* ABOUT THIS TASK
The full set of entries has to be output exactly.
===== TASK INPUTS =====
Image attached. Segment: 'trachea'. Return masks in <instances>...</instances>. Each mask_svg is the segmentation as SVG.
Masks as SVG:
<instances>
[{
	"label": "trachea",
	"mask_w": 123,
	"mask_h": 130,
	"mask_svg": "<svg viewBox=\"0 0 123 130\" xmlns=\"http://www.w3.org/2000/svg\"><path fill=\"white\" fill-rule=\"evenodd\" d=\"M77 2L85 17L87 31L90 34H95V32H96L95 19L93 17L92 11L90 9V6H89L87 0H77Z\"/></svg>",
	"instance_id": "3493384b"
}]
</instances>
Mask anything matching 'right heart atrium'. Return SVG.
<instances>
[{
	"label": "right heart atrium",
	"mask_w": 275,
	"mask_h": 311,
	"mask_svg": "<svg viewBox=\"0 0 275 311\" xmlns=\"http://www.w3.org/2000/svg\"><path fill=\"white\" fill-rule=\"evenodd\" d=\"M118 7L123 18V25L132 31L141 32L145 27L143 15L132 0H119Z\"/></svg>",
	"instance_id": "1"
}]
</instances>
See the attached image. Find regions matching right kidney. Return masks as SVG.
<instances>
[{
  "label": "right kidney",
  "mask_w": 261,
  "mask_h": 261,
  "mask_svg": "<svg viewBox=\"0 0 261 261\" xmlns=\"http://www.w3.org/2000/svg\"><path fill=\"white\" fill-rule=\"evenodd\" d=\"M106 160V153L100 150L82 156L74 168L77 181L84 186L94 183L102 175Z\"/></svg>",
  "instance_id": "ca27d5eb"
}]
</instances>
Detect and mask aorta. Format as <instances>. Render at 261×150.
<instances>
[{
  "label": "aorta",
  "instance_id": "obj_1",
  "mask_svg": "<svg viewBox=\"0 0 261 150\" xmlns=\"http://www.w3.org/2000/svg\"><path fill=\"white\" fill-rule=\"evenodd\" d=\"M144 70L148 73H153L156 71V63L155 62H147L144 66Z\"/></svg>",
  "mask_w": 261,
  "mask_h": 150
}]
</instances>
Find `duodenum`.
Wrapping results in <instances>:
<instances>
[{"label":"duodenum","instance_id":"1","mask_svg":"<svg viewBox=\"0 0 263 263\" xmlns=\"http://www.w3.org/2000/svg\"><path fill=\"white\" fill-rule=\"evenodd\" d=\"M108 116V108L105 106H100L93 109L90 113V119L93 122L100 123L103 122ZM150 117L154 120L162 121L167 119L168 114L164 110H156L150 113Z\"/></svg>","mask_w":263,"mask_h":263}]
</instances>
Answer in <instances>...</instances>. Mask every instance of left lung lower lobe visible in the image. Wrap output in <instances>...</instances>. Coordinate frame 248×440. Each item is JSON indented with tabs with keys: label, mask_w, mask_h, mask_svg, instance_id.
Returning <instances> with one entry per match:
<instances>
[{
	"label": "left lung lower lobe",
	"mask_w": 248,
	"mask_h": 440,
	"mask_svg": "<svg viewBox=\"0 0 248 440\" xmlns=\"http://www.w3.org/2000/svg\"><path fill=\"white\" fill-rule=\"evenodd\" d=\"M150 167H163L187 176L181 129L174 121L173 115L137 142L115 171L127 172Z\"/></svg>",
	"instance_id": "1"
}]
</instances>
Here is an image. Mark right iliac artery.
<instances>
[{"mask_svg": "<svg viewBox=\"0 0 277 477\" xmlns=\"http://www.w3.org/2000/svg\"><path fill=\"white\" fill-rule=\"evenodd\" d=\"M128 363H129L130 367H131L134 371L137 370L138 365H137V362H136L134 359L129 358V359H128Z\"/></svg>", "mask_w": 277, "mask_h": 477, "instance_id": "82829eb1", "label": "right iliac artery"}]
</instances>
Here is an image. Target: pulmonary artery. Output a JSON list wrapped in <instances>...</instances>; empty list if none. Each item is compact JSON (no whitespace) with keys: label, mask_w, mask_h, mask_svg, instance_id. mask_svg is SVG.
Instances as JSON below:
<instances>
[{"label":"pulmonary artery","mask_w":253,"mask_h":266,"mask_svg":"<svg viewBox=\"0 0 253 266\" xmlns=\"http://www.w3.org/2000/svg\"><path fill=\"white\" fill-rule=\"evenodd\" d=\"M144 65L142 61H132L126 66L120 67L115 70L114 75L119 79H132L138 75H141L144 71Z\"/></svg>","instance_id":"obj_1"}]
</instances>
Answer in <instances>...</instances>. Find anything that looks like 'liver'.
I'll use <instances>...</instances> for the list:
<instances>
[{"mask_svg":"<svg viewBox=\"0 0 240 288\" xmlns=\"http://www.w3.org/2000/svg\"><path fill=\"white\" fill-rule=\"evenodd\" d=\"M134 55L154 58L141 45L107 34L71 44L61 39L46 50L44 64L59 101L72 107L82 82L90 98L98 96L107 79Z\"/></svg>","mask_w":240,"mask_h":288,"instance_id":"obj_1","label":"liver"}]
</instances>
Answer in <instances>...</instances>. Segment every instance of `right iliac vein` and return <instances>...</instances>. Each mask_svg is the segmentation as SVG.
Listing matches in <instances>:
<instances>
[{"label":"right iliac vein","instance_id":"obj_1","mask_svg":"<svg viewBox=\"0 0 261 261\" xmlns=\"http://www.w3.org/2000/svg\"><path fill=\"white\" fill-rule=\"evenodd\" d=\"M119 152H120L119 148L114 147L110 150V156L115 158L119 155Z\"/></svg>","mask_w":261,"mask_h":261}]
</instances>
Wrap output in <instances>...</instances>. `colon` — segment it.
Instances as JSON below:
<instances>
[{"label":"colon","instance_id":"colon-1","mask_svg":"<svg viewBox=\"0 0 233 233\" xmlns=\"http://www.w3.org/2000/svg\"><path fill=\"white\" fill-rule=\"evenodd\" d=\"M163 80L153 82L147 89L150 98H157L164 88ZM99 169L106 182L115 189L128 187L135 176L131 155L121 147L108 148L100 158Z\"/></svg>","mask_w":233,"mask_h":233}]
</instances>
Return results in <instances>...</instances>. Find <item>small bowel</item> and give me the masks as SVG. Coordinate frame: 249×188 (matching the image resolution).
=====
* RESULT
Image attached. Segment: 'trachea'. Return masks in <instances>...</instances>. Each mask_svg is the segmentation as SVG.
Masks as SVG:
<instances>
[{
	"label": "trachea",
	"mask_w": 123,
	"mask_h": 130,
	"mask_svg": "<svg viewBox=\"0 0 123 130\" xmlns=\"http://www.w3.org/2000/svg\"><path fill=\"white\" fill-rule=\"evenodd\" d=\"M77 2L85 17L87 31L90 34H95V32H96L95 19L93 17L92 11L90 9V6H89L87 0H77Z\"/></svg>",
	"instance_id": "3493384b"
}]
</instances>
Mask anything matching 'right heart atrium'. Return SVG.
<instances>
[{
	"label": "right heart atrium",
	"mask_w": 275,
	"mask_h": 311,
	"mask_svg": "<svg viewBox=\"0 0 275 311\" xmlns=\"http://www.w3.org/2000/svg\"><path fill=\"white\" fill-rule=\"evenodd\" d=\"M118 7L123 18V25L132 31L141 32L145 27L143 15L132 0H119Z\"/></svg>",
	"instance_id": "1"
}]
</instances>
See the attached image. Find regions matching right kidney. Return masks as SVG.
<instances>
[{
  "label": "right kidney",
  "mask_w": 261,
  "mask_h": 261,
  "mask_svg": "<svg viewBox=\"0 0 261 261\" xmlns=\"http://www.w3.org/2000/svg\"><path fill=\"white\" fill-rule=\"evenodd\" d=\"M106 160V153L100 150L82 156L74 168L77 181L84 186L94 183L102 175Z\"/></svg>",
  "instance_id": "ca27d5eb"
}]
</instances>
Detect and mask aorta. Format as <instances>. Render at 261×150.
<instances>
[{
  "label": "aorta",
  "instance_id": "obj_1",
  "mask_svg": "<svg viewBox=\"0 0 261 150\" xmlns=\"http://www.w3.org/2000/svg\"><path fill=\"white\" fill-rule=\"evenodd\" d=\"M144 70L148 73H153L156 71V63L155 62H147L144 66Z\"/></svg>",
  "mask_w": 261,
  "mask_h": 150
}]
</instances>
Find `duodenum`.
Wrapping results in <instances>:
<instances>
[{"label":"duodenum","instance_id":"1","mask_svg":"<svg viewBox=\"0 0 263 263\" xmlns=\"http://www.w3.org/2000/svg\"><path fill=\"white\" fill-rule=\"evenodd\" d=\"M108 116V108L105 106H100L93 109L90 113V119L93 122L100 123L103 122ZM150 117L154 120L162 121L167 119L168 114L164 110H156L150 113Z\"/></svg>","mask_w":263,"mask_h":263}]
</instances>
Answer in <instances>...</instances>. Mask every instance of left lung lower lobe visible in the image. Wrap output in <instances>...</instances>. Coordinate frame 248×440. Each item is JSON indented with tabs with keys: label, mask_w, mask_h, mask_svg, instance_id.
Returning <instances> with one entry per match:
<instances>
[{
	"label": "left lung lower lobe",
	"mask_w": 248,
	"mask_h": 440,
	"mask_svg": "<svg viewBox=\"0 0 248 440\" xmlns=\"http://www.w3.org/2000/svg\"><path fill=\"white\" fill-rule=\"evenodd\" d=\"M150 167H163L187 176L181 129L174 121L173 115L137 142L115 171L127 172Z\"/></svg>",
	"instance_id": "1"
}]
</instances>
Here is an image. Mark right iliac artery.
<instances>
[{"mask_svg": "<svg viewBox=\"0 0 277 477\" xmlns=\"http://www.w3.org/2000/svg\"><path fill=\"white\" fill-rule=\"evenodd\" d=\"M128 363H129L130 367H131L134 371L137 370L138 365H137V362H136L134 359L129 358V359H128Z\"/></svg>", "mask_w": 277, "mask_h": 477, "instance_id": "82829eb1", "label": "right iliac artery"}]
</instances>
Here is an image. Target: pulmonary artery. Output a JSON list wrapped in <instances>...</instances>; empty list if none. Each item is compact JSON (no whitespace) with keys: label, mask_w, mask_h, mask_svg, instance_id. mask_svg is SVG.
Instances as JSON below:
<instances>
[{"label":"pulmonary artery","mask_w":253,"mask_h":266,"mask_svg":"<svg viewBox=\"0 0 253 266\" xmlns=\"http://www.w3.org/2000/svg\"><path fill=\"white\" fill-rule=\"evenodd\" d=\"M144 65L142 61H132L126 66L120 67L115 70L114 75L119 79H132L138 75H141L144 71Z\"/></svg>","instance_id":"obj_1"}]
</instances>
Answer in <instances>...</instances>. Find anything that looks like 'liver'.
I'll use <instances>...</instances> for the list:
<instances>
[{"mask_svg":"<svg viewBox=\"0 0 240 288\" xmlns=\"http://www.w3.org/2000/svg\"><path fill=\"white\" fill-rule=\"evenodd\" d=\"M134 55L154 58L141 45L107 34L71 44L61 39L46 50L44 64L59 101L72 107L82 82L90 98L98 96L107 79Z\"/></svg>","mask_w":240,"mask_h":288,"instance_id":"obj_1","label":"liver"}]
</instances>
Answer in <instances>...</instances>. Segment every instance of `right iliac vein` and return <instances>...</instances>. Each mask_svg is the segmentation as SVG.
Listing matches in <instances>:
<instances>
[{"label":"right iliac vein","instance_id":"obj_1","mask_svg":"<svg viewBox=\"0 0 261 261\" xmlns=\"http://www.w3.org/2000/svg\"><path fill=\"white\" fill-rule=\"evenodd\" d=\"M119 152H120L119 148L114 147L110 150V156L115 158L119 155Z\"/></svg>","mask_w":261,"mask_h":261}]
</instances>
Wrap output in <instances>...</instances>. `colon` — segment it.
Instances as JSON below:
<instances>
[{"label":"colon","instance_id":"colon-1","mask_svg":"<svg viewBox=\"0 0 233 233\" xmlns=\"http://www.w3.org/2000/svg\"><path fill=\"white\" fill-rule=\"evenodd\" d=\"M163 80L153 82L147 89L150 98H157L164 88ZM99 169L106 182L115 189L128 187L135 176L131 155L121 147L108 148L100 158Z\"/></svg>","mask_w":233,"mask_h":233}]
</instances>
Return results in <instances>...</instances>. Find <item>small bowel</item> and give me the masks as SVG. Coordinate frame: 249×188 (matching the image resolution).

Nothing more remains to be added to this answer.